Monitoring Sentry’s Software Quality

Thousands of customers use Sentry for creating better software, but how is the software quality of Sentry itself? In this essay, we will analyze how the quality of Sentry’s underlying code and architecture is safeguarded. The architecture powering Sentry has already been discussed in the last essay (“The Architecture Powering Sentry”), so we recommend you to read that first. Having an understanding of Sentry’s core software architecture, we can take a look at the architecture from yet another perspective by addressing topics like software quality assessment, code quality, and technical debt. This perspective is inspired by the Quality Scenarios and Risks & Technical Debt aspects from the arc42 framework¹.

Sentry’s Software Quality Process

We will start this analysis by discussing the overall software quality process that the Sentry project uses.

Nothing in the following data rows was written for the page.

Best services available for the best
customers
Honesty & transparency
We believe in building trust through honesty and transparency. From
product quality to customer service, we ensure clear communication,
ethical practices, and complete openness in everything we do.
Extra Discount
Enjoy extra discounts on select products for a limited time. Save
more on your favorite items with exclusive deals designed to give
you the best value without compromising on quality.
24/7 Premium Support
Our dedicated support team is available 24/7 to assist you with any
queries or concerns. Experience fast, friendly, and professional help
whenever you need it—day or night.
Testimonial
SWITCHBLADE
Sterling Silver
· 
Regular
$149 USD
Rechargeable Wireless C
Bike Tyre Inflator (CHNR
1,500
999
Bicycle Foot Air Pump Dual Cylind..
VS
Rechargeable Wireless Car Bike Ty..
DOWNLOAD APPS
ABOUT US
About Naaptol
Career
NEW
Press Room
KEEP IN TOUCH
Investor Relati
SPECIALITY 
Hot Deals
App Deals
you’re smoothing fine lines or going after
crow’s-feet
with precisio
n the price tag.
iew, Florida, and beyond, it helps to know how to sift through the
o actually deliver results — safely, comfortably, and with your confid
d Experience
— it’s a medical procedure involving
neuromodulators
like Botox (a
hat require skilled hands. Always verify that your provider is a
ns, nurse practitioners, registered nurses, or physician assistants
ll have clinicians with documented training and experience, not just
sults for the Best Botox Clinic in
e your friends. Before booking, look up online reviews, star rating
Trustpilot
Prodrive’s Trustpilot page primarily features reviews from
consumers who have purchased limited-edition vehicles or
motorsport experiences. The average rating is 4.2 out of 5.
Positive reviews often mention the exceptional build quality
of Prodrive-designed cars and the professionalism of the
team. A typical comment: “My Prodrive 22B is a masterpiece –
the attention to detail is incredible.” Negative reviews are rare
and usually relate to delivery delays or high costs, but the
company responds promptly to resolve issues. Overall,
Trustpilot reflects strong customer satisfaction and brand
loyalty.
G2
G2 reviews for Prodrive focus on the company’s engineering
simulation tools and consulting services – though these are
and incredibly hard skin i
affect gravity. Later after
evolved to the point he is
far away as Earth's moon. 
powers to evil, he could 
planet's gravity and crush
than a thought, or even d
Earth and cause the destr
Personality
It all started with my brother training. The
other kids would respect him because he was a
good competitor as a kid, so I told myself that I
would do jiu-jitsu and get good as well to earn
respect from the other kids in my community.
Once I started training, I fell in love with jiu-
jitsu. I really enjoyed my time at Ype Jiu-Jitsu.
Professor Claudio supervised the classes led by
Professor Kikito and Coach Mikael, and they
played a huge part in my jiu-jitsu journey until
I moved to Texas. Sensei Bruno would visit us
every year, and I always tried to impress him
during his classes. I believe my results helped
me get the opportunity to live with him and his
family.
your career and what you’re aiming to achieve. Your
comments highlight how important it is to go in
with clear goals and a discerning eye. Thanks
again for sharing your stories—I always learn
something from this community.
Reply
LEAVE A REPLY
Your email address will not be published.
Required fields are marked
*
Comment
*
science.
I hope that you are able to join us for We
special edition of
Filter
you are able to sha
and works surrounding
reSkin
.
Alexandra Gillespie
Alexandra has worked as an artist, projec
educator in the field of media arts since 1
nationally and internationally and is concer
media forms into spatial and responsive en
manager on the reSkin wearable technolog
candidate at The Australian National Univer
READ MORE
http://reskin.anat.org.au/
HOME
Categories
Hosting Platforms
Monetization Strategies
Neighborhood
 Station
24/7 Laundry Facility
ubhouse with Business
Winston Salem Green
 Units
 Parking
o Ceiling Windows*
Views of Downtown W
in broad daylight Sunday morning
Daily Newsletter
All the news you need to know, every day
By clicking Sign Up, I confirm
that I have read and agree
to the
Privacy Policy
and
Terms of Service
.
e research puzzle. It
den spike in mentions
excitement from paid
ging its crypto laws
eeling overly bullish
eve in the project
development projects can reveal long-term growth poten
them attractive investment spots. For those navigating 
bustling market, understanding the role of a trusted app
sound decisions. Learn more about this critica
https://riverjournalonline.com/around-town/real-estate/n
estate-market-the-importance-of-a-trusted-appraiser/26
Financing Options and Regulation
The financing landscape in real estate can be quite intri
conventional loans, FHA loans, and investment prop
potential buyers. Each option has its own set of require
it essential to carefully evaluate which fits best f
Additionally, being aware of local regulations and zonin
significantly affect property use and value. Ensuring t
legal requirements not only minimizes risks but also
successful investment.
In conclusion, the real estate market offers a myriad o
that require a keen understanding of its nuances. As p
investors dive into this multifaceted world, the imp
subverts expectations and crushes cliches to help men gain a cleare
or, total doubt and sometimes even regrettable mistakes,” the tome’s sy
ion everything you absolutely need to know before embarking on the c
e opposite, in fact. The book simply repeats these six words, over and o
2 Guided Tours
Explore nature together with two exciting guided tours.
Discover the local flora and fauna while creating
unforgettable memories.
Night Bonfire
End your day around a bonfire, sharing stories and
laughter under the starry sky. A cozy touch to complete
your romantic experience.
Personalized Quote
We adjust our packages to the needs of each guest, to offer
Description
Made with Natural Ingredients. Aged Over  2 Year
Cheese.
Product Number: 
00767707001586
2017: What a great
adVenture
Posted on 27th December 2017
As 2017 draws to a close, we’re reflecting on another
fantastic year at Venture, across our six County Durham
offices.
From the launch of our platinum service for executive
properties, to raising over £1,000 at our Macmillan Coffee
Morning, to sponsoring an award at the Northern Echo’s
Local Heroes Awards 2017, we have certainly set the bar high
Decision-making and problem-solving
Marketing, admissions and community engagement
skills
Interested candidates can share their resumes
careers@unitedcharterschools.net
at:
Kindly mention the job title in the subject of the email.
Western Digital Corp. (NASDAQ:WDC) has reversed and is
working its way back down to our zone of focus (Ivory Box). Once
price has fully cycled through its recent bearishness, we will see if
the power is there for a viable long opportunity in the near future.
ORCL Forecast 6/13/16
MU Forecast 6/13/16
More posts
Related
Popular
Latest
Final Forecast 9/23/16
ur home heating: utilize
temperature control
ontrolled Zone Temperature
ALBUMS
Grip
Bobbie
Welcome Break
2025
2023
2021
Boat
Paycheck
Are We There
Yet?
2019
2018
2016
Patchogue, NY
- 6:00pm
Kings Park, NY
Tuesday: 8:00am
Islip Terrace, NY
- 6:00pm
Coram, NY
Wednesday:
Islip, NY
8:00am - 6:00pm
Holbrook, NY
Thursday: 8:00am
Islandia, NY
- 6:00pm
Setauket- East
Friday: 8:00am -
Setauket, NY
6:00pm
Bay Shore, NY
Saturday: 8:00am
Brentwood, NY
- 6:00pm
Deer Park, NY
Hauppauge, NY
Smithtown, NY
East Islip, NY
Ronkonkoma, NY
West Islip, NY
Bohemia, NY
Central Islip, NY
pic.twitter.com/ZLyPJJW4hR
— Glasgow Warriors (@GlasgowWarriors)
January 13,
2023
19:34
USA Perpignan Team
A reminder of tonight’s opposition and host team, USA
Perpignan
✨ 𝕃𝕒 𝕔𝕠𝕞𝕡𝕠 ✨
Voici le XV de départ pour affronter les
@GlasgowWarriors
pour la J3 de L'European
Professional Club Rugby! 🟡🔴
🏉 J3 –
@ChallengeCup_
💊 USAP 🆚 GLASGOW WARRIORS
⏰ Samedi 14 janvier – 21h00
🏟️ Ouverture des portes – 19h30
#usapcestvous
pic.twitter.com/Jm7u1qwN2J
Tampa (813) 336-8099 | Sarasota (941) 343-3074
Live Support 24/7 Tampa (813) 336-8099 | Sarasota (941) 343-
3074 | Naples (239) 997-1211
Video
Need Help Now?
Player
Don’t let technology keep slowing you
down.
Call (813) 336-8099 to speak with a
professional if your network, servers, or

Sentry does not have a lot of explicit documentation on its overall quality assessment process. Hence, Sentry’s overall software quality process and the importance of it will be discussed in three parts by looking at Continuous Integration pipelines, automated checks, and GitHub usage.

Continuous Integration

Both Continuous Integration (CI) and Continuous Deployment (CD) are used in their development process². They use short release cycles to maintain high code and product quality, to make sure that release issues are resolved quickly and to be able to resolve customer complaints faster³. Whenever a pull request is made, the following checks and pipelines are being run² ³ ⁴:

Check	Description
Travis CI	Travis runs jobs for various tasks such as linting and various test suites for the frontend, backend, integrations, etcetera. They also test parts of their code against Python 3 in order to proactively support the porting process since Sentry still uses Python 2.7. The complete list of jobs can be seen in the screenshot below.
Percy	Visual changes in the UI are automatically monitored using Percy, which are then put up for review.
Codecov	The Travis CI pipeline sends test coverage reports to Codecov, which visualizes and reports the code coverage of the system and whether it has been negatively affected.
Snyk	Sentry uses Snyk to detect vulnerabilities in packages that they are using and to check for license issues.
ZEIT Now	ZEIT Now is being used to deploy a preview version of the front end for a pull request.
Google Cloud Build	Cloud Build is used to run the complete Sentry system using the on-premise repository and to perform some smoke tests. Then, for commits on master, it pushes a new Sentry Docker image to Docker Hub as a release.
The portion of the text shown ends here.